• [Task to carry out]
Restate the records word for word. Include no pictures.

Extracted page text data

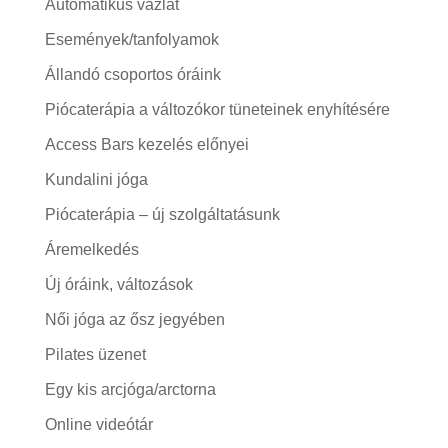
Automatikus vázlat
Események/tanfolyamok
Állandó csoportos óráink
Piócaterápia a változókor tüneteinek enyhítésére
Access Bars kezelés előnyei
Kundalini jóga
Piócaterápia – új szolgáltatásunk
Áremelkedés
Új óráink, változások
Női jóga az ősz jegyében
Pilates üzenet
Egy kis arcjóga/arctorna
Online videótár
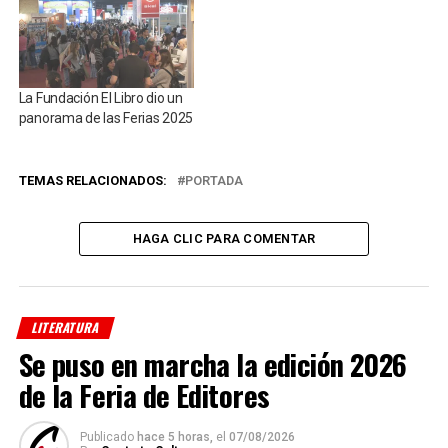
La Fundación El Libro dio un
panorama de las Ferias 2025
TEMAS RELACIONADOS:
PORTADA
HAGA CLIC PARA COMENTAR
LITERATURA
Se puso en marcha la edición 2026
de la Feria de Editores
Publicado
hace 5 horas,
el
07/08/2026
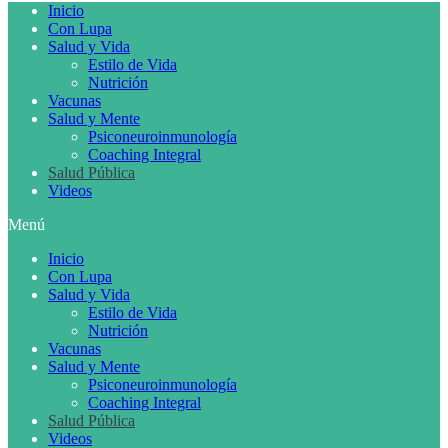
Inicio
Con Lupa
Salud y Vida
Estilo de Vida
Nutrición
Vacunas
Salud y Mente
Psiconeuroinmunología
Coaching Integral
Salud Pública
Videos
Menú
Inicio
Con Lupa
Salud y Vida
Estilo de Vida
Nutrición
Vacunas
Salud y Mente
Psiconeuroinmunología
Coaching Integral
Salud Pública
Videos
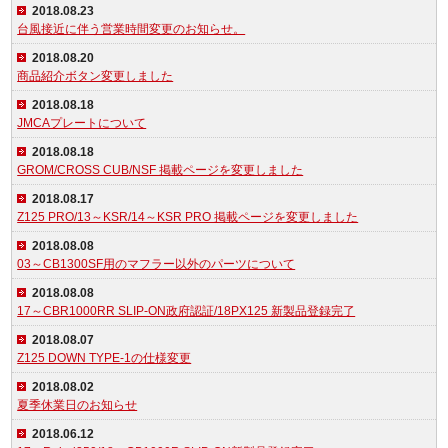
2018.08.23
台風接近に伴う営業時間変更のお知らせ。
2018.08.20
商品紹介ボタン変更しました
2018.08.18
JMCAプレートについて
2018.08.18
GROM/CROSS CUB/NSF 掲載ページを変更しました
2018.08.17
Z125 PRO/13～KSR/14～KSR PRO 掲載ページを変更しました
2018.08.08
03～CB1300SF用のマフラー以外のパーツについて
2018.08.08
17～CBR1000RR SLIP-ON政府認証/18PX125 新製品登録完了
2018.08.07
Z125 DOWN TYPE-1の仕様変更
2018.08.02
夏季休業日のお知らせ
2018.06.12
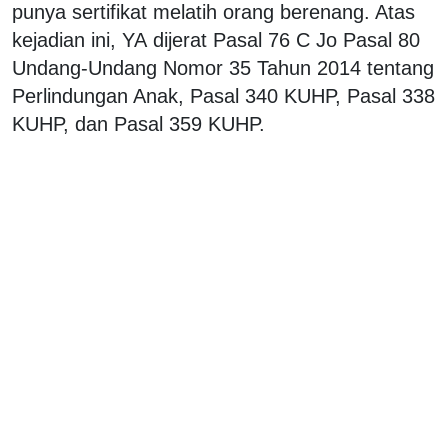
punya sertifikat melatih orang berenang. Atas
kejadian ini, YA dijerat Pasal 76 C Jo Pasal 80
Undang-Undang Nomor 35 Tahun 2014 tentang
Perlindungan Anak, Pasal 340 KUHP, Pasal 338
KUHP, dan Pasal 359 KUHP.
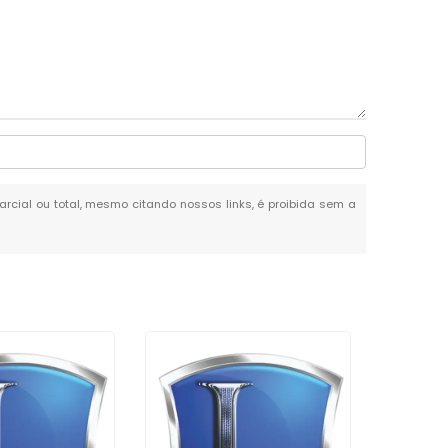
parcial ou total, mesmo citando nossos links, é proibida sem a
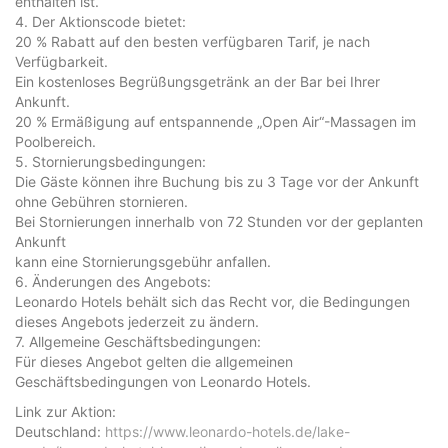
enthalten ist.
4. Der Aktionscode bietet:
20 % Rabatt auf den besten verfügbaren Tarif, je nach
Verfügbarkeit.
Ein kostenloses Begrüßungsgetränk an der Bar bei Ihrer
Ankunft.
20 % Ermäßigung auf entspannende „Open Air“-Massagen im
Poolbereich.
5. Stornierungsbedingungen:
Die Gäste können ihre Buchung bis zu 3 Tage vor der Ankunft
ohne Gebühren stornieren.
Bei Stornierungen innerhalb von 72 Stunden vor der geplanten
Ankunft
kann eine Stornierungsgebühr anfallen.
6. Änderungen des Angebots:
Leonardo Hotels behält sich das Recht vor, die Bedingungen
dieses Angebots jederzeit zu ändern.
7. Allgemeine Geschäftsbedingungen:
Für dieses Angebot gelten die allgemeinen
Geschäftsbedingungen von Leonardo Hotels.
Link zur Aktion:
Deutschland:
https://www.leonardo-hotels.de/lake-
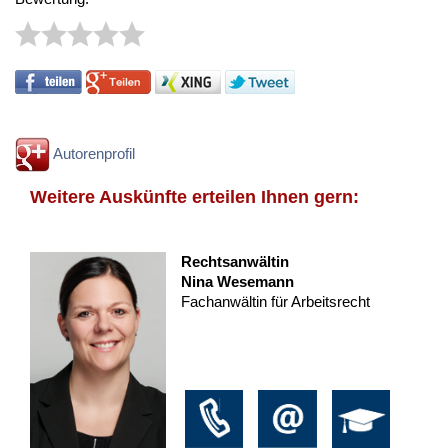
Autorenprofil
Weitere Auskünfte erteilen Ihnen gern:
Rechtsanwältin
Nina Wesemann
Fachanwältin für Arbeitsrecht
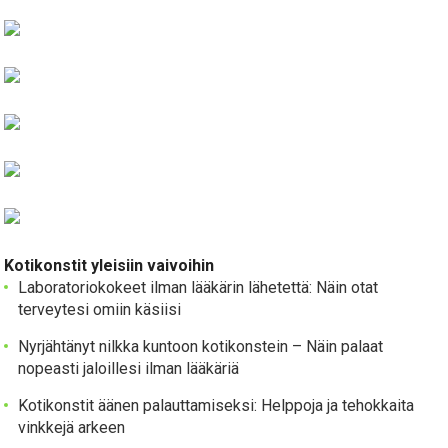
Kotikonstit yleisiin vaivoihin
Laboratoriokokeet ilman lääkärin lähetettä: Näin otat
terveytesi omiin käsiisi
Nyrjähtänyt nilkka kuntoon kotikonstein – Näin palaat
nopeasti jaloillesi ilman lääkäriä
Kotikonstit äänen palauttamiseksi: Helppoja ja tehokkaita
vinkkejä arkeen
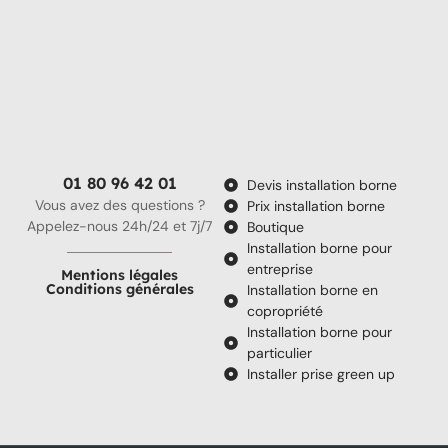
01 80 96 42 01
Devis installation borne
Vous avez des questions ?
Prix installation borne
Appelez-nous 24h/24 et 7j/7
Boutique
Installation borne pour
entreprise
Mentions légales
Conditions générales
Installation borne en
copropriété
Installation borne pour
particulier
Installer prise green up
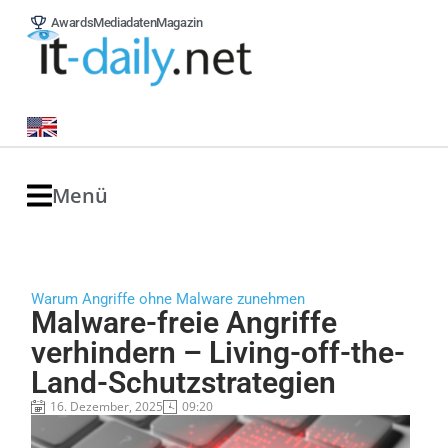
Awards
Mediadaten
Magazin
Menü
Warum Angriffe ohne Malware zunehmen
Malware-freie Angriffe
verhindern – Living-off-the-
Land-Schutzstrategien
16. Dezember, 2025
09:20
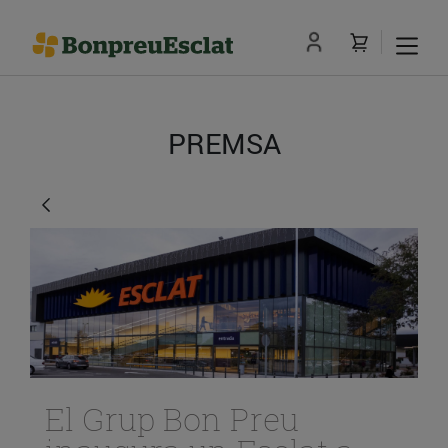
PREMSA
El Grup Bon Preu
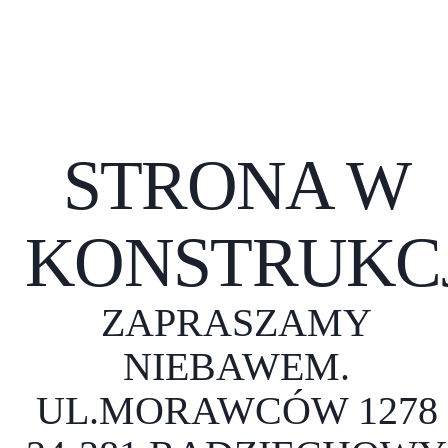
STRONA W
KONSTRUKCJ
ZAPRASZAMY
NIEBAWEM.
UL.MORAWCÓW 1278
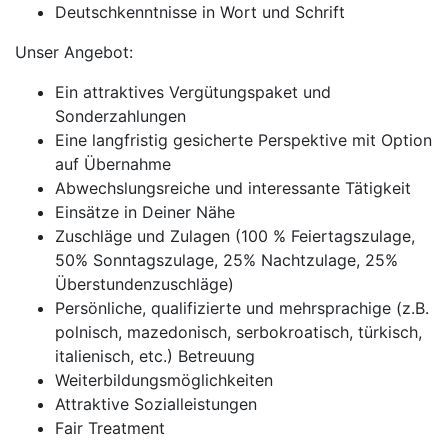
Deutschkenntnisse in Wort und Schrift
Unser Angebot:
Ein attraktives Vergütungspaket und
Sonderzahlungen
Eine langfristig gesicherte Perspektive mit Option
auf Übernahme
Abwechslungsreiche und interessante Tätigkeit
Einsätze in Deiner Nähe
Zuschläge und Zulagen (100 % Feiertagszulage,
50% Sonntagszulage, 25% Nachtzulage, 25%
Überstundenzuschläge)
Persönliche, qualifizierte und mehrsprachige (z.B.
polnisch, mazedonisch, serbokroatisch, türkisch,
italienisch, etc.) Betreuung
Weiterbildungsmöglichkeiten
Attraktive Sozialleistungen
Fair Treatment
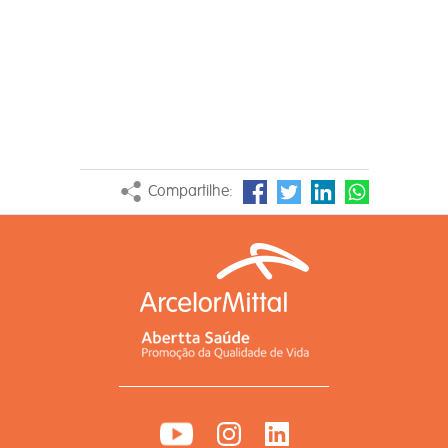
Compartilhe:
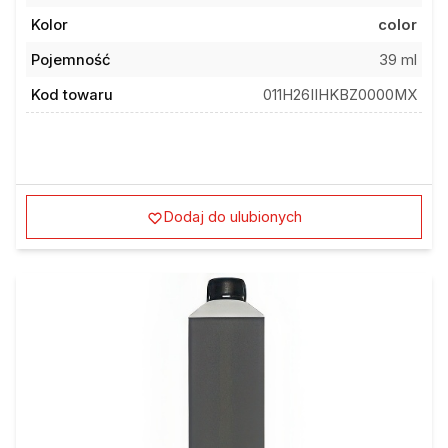
Kolor
color
Pojemność
39 ml
Kod towaru
011H26IIHKBZ0000MX
Dodaj do ulubionych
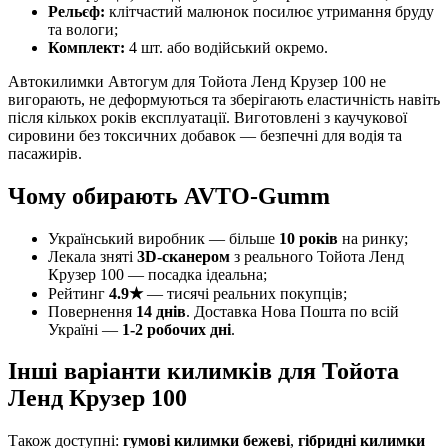
Рельєф:
клітчастий малюнок посилює утримання бруду
та вологи;
Комплект:
4 шт. або водійський окремо.
Автокилимки Автогум для Тойота Ленд Крузер 100 не
вигорають, не деформуються та зберігають еластичність навіть
після кількох років експлуатації. Виготовлені з каучукової
сировини без токсичних добавок — безпечні для водія та
пасажирів.
Чому обирають AVTO-Gumm
Український виробник — більше
10 років
на ринку;
Лекала зняті
3D-сканером
з реального Тойота Ленд
Крузер 100 — посадка ідеальна;
Рейтинг
4.9★
— тисячі реальних покупців;
Повернення
14 днів
. Доставка Нова Пошта по всій
Україні —
1-2 робочих дні
.
Інші варіанти килимків для Тойота
Ленд Крузер 100
Також доступні:
гумові килимки бежеві
,
гібридні килимки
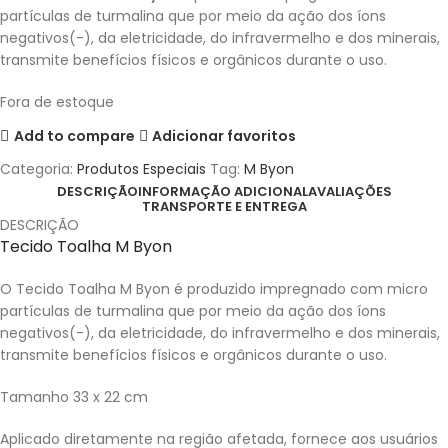
partículas de turmalina que por meio da ação dos íons
negativos(-), da eletricidade, do infravermelho e dos minerais,
transmite benefícios físicos e orgânicos durante o uso.
Fora de estoque
Add to compare
Adicionar favoritos
Categoria:
Produtos Especiais
Tag:
M Byon
DESCRIÇÃO
INFORMAÇÃO ADICIONAL
AVALIAÇÕES
TRANSPORTE E ENTREGA
DESCRIÇÃO
Tecido Toalha M Byon
O Tecido Toalha M Byon é produzido impregnado com micro
partículas de turmalina que por meio da ação dos íons
negativos(-), da eletricidade, do infravermelho e dos minerais,
transmite benefícios físicos e orgânicos durante o uso.
Tamanho 33 x 22 cm
Aplicado diretamente na região afetada, fornece aos usuários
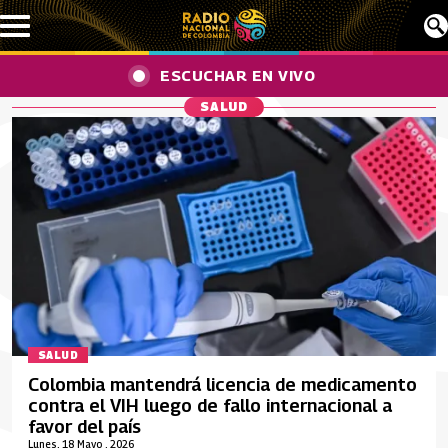
Pasar al contenido principal
ESCUCHAR EN VIVO
SALUD
SALUD
Colombia mantendrá licencia de medicamento
contra el VIH luego de fallo internacional a
favor del país
Lunes, 18 Mayo , 2026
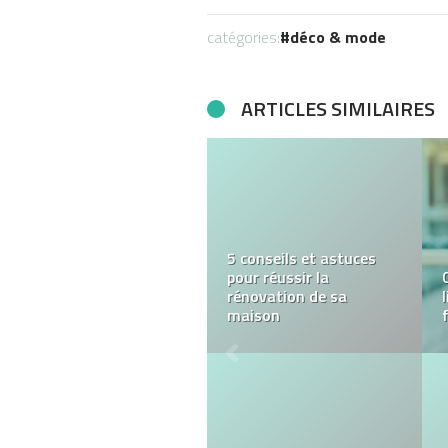
catégories:
déco & mode
ARTICLES SIMILAIRES
Des marqueurs adaptés
à tous les besoins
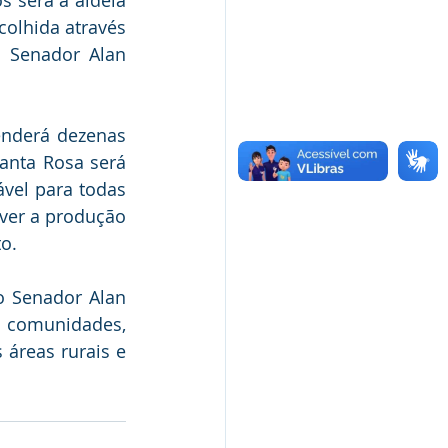
 será a aldeia 
colhida através 
 Senador Alan 
enderá dezenas 
nta Rosa será 
vel para todas 
er a produção 
to.
o Senador Alan 
 comunidades, 
áreas rurais e 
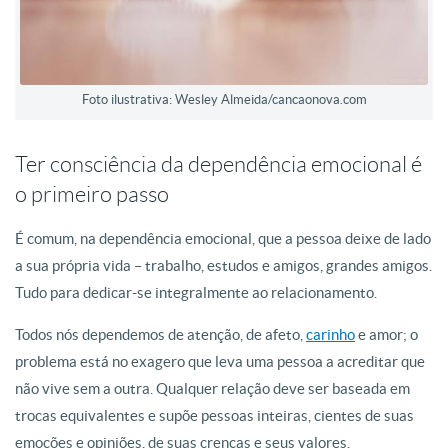
Foto ilustrativa: Wesley Almeida/cancaonova.com
Ter consciência da dependência emocional é
o primeiro passo
É comum, na dependência emocional, que a pessoa deixe de lado
a sua própria vida – trabalho, estudos e amigos, grandes amigos.
Tudo para dedicar-se integralmente ao relacionamento.
Todos nós dependemos de atenção, de afeto,
carinho
e amor; o
problema está no exagero que leva uma pessoa a acreditar que
não vive sem a outra. Qualquer relação deve ser baseada em
trocas equivalentes e supõe pessoas inteiras, cientes de suas
emoções e opiniões, de suas crenças e seus valores.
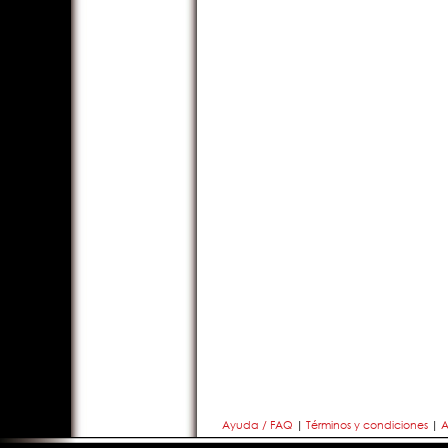
Ayuda / FAQ
|
Términos y condiciones
|
A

• [Your response]
Automatikus vázlat
Események/tanfolyamok
Állandó csoportos óráink
Piócaterápia a változókor tüneteinek enyhítésére
Access Bars kezelés előnyei
Kundalini jóga
Piócaterápia – új szolgáltatásunk
Áremelkedés
Új óráink, változások
Női jóga az ősz jegyében
Pilates üzenet
Egy kis arcjóga/arctorna
Online videótár
La Fundación El Libro dio un
panorama de las Ferias 2025
TEMAS RELACIONADOS:
PORTADA
HAGA CLIC PARA COMENTAR
LITERATURA
Se puso en marcha la edición 2026
de la Feria de Editores
Publicado
hace 5 horas,
el
07/08/2026
Inicio
Con Lupa
Salud y Vida
Estilo de Vida
Nutrición
Vacunas
Salud y Mente
Psiconeuroinmunología
Coaching Integral
Salud Pública
Videos
Menú
Inicio
Con Lupa
Salud y Vida
Estilo de Vida
Nutrición
Vacunas
Salud y Mente
Psiconeuroinmunología
Coaching Integral
Salud Pública
Videos
2018.08.23
台風接近に伴う営業時間変更のお知らせ。
2018.08.20
商品紹介ボタン変更しました
2018.08.18
JMCAプレートについて
2018.08.18
GROM/CROSS CUB/NSF 掲載ページを変更しました
2018.08.17
Z125 PRO/13～KSR/14～KSR PRO 掲載ページを変更しました
2018.08.08
03～CB1300SF用のマフラー以外のパーツについて
2018.08.08
17～CBR1000RR SLIP-ON政府認証/18PX125 新製品登録完了
2018.08.07
Z125 DOWN TYPE-1の仕様変更
2018.08.02
夏季休業日のお知らせ
2018.06.12
punya sertifikat melatih orang berenang. Atas
kejadian ini, YA dijerat Pasal 76 C Jo Pasal 80
Undang-Undang Nomor 35 Tahun 2014 tentang
Perlindungan Anak, Pasal 340 KUHP, Pasal 338
KUHP, dan Pasal 359 KUHP.
parcial ou total, mesmo citando nossos links, é proibida sem a
enthalten ist.
4. Der Aktionscode bietet:
20 % Rabatt auf den besten verfügbaren Tarif, je nach
Verfügbarkeit.
Ein kostenloses Begrüßungsgetränk an der Bar bei Ihrer
Ankunft.
20 % Ermäßigung auf entspannende „Open Air“-Massagen im
Poolbereich.
5. Stornierungsbedingungen:
Die Gäste können ihre Buchung bis zu 3 Tage vor der Ankunft
ohne Gebühren stornieren.
Bei Stornierungen innerhalb von 72 Stunden vor der geplanten
Ankunft
kann eine Stornierungsgebühr anfallen.
6. Änderungen des Angebots:
Leonardo Hotels behält sich das Recht vor, die Bedingungen
dieses Angebots jederzeit zu ändern.
7. Allgemeine Geschäftsbedingungen:
Für dieses Angebot gelten die allgemeinen
Geschäftsbedingungen von Leonardo Hotels.
Link zur Aktion:
Deutschland:
https://www.leonardo-hotels.de/lake-
Autorenprofil
Weitere Auskünfte erteilen Ihnen gern:
Rechtsanwältin
Nina Wesemann
Fachanwältin für Arbeitsrecht
Kotikonstit yleisiin vaivoihin
Laboratoriokokeet ilman lääkärin lähetettä: Näin otat
terveytesi omiin käsiisi
Nyrjähtänyt nilkka kuntoon kotikonstein – Näin palaat
nopeasti jaloillesi ilman lääkäriä
Kotikonstit äänen palauttamiseksi: Helppoja ja tehokkaita
vinkkejä arkeen
01 80 96 42 01
Devis installation borne
Vous avez des questions ?
Prix installation borne
Appelez-nous 24h/24 et 7j/7
Boutique
Installation borne pour
entreprise
Mentions légales
Conditions générales
Installation borne en
copropriété
Installation borne pour
particulier
Installer prise green up
Awards
Mediadaten
Magazin
Menü
Warum Angriffe ohne Malware zunehmen
Malware-freie Angriffe
verhindern – Living-off-the-
Land-Schutzstrategien
16. Dezember, 2025
09:20
PREMSA
El Grup Bon Preu
STRONA W
KONSTRUKCJ
ZAPRASZAMY
NIEBAWEM.
UL.MORAWCÓW 1278
Deutschkenntnisse in Wort und Schrift
Unser Angebot:
Ein attraktives Vergütungspaket und
Sonderzahlungen
Eine langfristig gesicherte Perspektive mit Option
auf Übernahme
Abwechslungsreiche und interessante Tätigkeit
Einsätze in Deiner Nähe
Zuschläge und Zulagen (100 % Feiertagszulage,
50% Sonntagszulage, 25% Nachtzulage, 25%
Überstundenzuschläge)
Persönliche, qualifizierte und mehrsprachige (z.B.
polnisch, mazedonisch, serbokroatisch, türkisch,
italienisch, etc.) Betreuung
Weiterbildungsmöglichkeiten
Attraktive Sozialleistungen
Fair Treatment
Compartilhe:
Kolor
color
Pojemność
39 ml
Kod towaru
011H26IIHKBZ0000MX
Dodaj do ulubionych
Рельєф:
клітчастий малюнок посилює утримання бруду
та вологи;
Комплект:
4 шт. або водійський окремо.
Автокилимки Автогум для Тойота Ленд Крузер 100 не
вигорають, не деформуються та зберігають еластичність навіть
після кількох років експлуатації. Виготовлені з каучукової
сировини без токсичних добавок — безпечні для водія та
пасажирів.
Чому обирають AVTO-Gumm
Український виробник — більше
10 років
на ринку;
Лекала зняті
3D-сканером
з реального Тойота Ленд
Крузер 100 — посадка ідеальна;
Рейтинг
4.9★
— тисячі реальних покупців;
Повернення
14 днів
. Доставка Нова Пошта по всій
Україні —
1-2 робочих дні
.
Інші варіанти килимків для Тойота
Ленд Крузер 100
Також доступні:
гумові килимки бежеві
,
гібридні килимки
partículas de turmalina que por meio da ação dos íons
negativos(-), da eletricidade, do infravermelho e dos minerais,
transmite benefícios físicos e orgânicos durante o uso.
Fora de estoque
Add to compare
Adicionar favoritos
Categoria:
Produtos Especiais
Tag:
M Byon
DESCRIÇÃO
INFORMAÇÃO ADICIONAL
AVALIAÇÕES
TRANSPORTE E ENTREGA
DESCRIÇÃO
Tecido Toalha M Byon
O Tecido Toalha M Byon é produzido impregnado com micro
partículas de turmalina que por meio da ação dos íons
negativos(-), da eletricidade, do infravermelho e dos minerais,
transmite benefícios físicos e orgânicos durante o uso.
Tamanho 33 x 22 cm
Aplicado diretamente na região afetada, fornece aos usuários
Pasar al contenido principal
ESCUCHAR EN VIVO
SALUD
SALUD
Colombia mantendrá licencia de medicamento
contra el VIH luego de fallo internacional a
favor del país
Lunes, 18 Mayo , 2026
catégories:
déco & mode
ARTICLES SIMILAIRES
Des marqueurs adaptés
à tous les besoins
 será a aldeia 
colhida através 
 Senador Alan 
enderá dezenas 
nta Rosa será 
vel para todas 
er a produção 
to.
o Senador Alan 
 comunidades, 
áreas rurais e 
Foto ilustrativa: Wesley Almeida/cancaonova.com
Ter consciência da dependência emocional é
o primeiro passo
É comum, na dependência emocional, que a pessoa deixe de lado
a sua própria vida – trabalho, estudos e amigos, grandes amigos.
Tudo para dedicar-se integralmente ao relacionamento.
Todos nós dependemos de atenção, de afeto,
carinho
e amor; o
problema está no exagero que leva uma pessoa a acreditar que
não vive sem a outra. Qualquer relação deve ser baseada em
trocas equivalentes e supõe pessoas inteiras, cientes de suas
emoções e opiniões, de suas crenças e seus valores.
Ayuda / FAQ
|
Términos y condiciones
|
A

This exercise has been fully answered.